• _Assignment_
Find the word "corn" in the listing; pull out each line holding it.

• _Given entries_
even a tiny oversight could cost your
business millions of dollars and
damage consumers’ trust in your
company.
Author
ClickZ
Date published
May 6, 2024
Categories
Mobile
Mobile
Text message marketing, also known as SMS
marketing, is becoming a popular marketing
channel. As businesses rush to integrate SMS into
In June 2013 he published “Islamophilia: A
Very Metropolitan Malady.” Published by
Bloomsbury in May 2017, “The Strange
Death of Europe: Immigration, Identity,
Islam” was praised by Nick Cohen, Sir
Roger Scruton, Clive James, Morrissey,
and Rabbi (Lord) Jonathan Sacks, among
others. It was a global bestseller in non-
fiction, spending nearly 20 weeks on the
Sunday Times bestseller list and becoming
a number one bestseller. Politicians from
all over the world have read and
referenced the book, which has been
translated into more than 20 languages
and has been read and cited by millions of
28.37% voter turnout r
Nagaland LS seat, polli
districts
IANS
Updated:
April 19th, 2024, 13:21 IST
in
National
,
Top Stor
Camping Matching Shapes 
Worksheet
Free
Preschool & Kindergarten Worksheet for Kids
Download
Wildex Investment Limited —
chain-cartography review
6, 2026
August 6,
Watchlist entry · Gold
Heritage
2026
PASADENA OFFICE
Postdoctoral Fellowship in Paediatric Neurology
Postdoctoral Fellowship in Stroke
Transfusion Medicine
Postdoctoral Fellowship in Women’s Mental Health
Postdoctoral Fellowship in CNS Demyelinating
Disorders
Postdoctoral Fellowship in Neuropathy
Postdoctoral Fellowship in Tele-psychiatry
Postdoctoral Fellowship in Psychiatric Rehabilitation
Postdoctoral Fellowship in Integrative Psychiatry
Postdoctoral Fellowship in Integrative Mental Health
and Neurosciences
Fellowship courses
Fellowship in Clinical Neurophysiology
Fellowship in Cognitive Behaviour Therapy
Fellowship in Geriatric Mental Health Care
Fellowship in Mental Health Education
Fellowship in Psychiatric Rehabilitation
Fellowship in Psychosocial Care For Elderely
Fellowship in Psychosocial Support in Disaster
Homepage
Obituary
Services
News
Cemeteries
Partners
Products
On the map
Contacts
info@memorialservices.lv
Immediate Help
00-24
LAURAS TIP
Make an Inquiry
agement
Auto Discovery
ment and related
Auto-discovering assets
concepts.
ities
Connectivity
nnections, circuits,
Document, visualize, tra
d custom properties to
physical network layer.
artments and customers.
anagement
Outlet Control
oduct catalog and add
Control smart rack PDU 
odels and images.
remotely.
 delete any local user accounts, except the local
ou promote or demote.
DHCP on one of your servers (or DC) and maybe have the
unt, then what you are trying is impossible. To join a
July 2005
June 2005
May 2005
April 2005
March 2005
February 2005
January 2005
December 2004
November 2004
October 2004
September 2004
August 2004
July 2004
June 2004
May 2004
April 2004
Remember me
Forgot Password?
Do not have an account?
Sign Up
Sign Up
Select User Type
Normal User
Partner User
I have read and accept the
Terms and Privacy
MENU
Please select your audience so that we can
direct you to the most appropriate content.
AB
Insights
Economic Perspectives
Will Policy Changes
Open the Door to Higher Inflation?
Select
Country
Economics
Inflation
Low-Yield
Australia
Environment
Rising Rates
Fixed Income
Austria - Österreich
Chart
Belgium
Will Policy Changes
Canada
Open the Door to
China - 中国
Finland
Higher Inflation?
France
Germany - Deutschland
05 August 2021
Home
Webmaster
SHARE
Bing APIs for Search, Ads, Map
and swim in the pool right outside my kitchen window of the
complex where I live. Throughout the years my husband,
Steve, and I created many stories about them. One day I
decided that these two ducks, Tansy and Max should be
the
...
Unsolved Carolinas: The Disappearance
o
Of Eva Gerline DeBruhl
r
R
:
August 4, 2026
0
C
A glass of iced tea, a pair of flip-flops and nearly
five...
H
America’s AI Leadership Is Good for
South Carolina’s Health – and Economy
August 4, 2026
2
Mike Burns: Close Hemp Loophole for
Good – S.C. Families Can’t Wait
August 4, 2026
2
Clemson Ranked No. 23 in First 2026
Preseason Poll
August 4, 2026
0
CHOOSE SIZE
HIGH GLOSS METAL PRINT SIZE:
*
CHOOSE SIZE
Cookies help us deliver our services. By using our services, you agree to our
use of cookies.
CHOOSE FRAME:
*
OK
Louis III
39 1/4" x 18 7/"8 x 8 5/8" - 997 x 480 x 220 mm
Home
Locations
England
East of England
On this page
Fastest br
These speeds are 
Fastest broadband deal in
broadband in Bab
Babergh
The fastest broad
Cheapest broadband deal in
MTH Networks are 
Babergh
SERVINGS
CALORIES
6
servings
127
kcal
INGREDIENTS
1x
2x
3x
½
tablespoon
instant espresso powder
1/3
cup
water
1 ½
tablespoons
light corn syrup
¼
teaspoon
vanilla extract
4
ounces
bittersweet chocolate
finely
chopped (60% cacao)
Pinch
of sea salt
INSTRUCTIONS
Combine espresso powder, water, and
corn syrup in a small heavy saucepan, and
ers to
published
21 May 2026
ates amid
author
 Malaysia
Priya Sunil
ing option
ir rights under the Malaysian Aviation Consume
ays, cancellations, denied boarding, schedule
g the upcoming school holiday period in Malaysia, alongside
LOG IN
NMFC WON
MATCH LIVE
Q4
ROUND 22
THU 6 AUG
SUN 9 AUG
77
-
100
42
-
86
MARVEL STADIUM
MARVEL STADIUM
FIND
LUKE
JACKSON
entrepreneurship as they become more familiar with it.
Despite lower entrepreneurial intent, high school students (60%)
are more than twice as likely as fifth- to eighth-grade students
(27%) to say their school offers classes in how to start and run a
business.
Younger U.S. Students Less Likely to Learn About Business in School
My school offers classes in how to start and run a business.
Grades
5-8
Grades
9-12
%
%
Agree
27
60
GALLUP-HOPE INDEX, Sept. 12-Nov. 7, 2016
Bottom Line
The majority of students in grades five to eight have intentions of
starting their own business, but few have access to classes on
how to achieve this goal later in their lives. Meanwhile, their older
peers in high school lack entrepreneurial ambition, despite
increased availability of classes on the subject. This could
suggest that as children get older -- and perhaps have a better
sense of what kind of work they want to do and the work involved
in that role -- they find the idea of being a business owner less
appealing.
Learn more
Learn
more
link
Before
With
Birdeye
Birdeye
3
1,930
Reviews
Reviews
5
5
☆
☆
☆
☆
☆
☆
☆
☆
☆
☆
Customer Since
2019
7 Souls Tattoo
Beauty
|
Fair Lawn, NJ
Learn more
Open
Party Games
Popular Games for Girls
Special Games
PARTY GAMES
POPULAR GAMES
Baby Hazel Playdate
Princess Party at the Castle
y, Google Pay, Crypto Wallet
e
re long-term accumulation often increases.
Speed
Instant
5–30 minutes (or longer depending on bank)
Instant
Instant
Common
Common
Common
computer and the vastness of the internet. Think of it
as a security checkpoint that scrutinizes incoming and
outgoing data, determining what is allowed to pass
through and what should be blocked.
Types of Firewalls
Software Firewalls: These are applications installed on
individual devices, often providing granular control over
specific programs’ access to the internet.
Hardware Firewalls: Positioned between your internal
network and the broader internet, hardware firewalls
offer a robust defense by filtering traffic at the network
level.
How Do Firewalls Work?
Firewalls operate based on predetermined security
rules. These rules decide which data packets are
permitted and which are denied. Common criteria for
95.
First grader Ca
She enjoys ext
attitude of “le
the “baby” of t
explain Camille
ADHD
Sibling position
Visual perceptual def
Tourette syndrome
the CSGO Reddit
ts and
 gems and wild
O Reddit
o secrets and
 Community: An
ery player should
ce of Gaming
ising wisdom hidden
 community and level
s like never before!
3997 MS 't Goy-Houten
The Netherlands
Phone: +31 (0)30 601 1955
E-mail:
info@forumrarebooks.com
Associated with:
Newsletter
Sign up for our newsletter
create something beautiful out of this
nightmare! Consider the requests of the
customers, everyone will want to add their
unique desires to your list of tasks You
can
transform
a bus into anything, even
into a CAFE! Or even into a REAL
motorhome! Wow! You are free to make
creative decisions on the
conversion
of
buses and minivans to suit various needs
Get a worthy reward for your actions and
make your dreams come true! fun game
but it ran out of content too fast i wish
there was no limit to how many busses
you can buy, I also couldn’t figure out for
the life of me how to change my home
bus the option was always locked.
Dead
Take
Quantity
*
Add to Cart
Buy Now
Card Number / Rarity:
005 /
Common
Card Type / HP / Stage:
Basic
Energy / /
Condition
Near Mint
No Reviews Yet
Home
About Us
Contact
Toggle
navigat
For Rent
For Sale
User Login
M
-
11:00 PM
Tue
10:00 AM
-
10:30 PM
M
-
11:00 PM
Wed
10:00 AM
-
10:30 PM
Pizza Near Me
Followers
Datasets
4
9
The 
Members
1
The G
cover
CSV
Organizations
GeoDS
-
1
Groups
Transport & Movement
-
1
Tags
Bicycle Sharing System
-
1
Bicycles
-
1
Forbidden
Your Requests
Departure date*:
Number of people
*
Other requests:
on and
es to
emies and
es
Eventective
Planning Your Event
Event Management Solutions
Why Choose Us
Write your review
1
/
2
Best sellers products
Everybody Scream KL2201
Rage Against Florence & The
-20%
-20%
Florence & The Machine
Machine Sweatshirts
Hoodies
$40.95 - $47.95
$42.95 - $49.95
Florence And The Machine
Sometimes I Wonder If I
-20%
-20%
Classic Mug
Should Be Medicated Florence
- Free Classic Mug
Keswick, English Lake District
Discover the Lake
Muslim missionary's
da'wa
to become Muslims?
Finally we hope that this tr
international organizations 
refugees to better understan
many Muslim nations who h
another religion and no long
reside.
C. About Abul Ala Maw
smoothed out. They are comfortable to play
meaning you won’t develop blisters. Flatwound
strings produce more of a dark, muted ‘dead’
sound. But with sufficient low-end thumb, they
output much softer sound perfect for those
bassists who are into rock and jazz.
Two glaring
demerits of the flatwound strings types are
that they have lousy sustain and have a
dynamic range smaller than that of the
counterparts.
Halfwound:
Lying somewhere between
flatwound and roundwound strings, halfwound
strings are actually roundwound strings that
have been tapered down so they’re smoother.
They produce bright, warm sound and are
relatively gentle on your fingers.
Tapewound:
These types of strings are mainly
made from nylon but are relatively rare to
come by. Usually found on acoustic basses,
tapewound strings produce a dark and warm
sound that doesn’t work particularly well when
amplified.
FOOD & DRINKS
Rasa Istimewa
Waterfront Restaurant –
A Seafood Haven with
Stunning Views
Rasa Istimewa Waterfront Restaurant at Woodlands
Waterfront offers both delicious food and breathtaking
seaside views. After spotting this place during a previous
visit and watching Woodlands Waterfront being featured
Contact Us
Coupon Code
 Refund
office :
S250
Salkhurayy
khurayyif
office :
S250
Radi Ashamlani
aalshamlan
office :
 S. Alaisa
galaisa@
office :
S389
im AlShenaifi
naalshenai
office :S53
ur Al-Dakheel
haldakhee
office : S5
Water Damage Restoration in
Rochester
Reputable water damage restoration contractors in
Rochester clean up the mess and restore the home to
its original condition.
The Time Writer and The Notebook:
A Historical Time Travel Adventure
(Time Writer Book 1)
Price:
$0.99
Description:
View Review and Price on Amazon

• _Completed exercise_
light corn syrup
corn syrup in a small heavy saucepan, and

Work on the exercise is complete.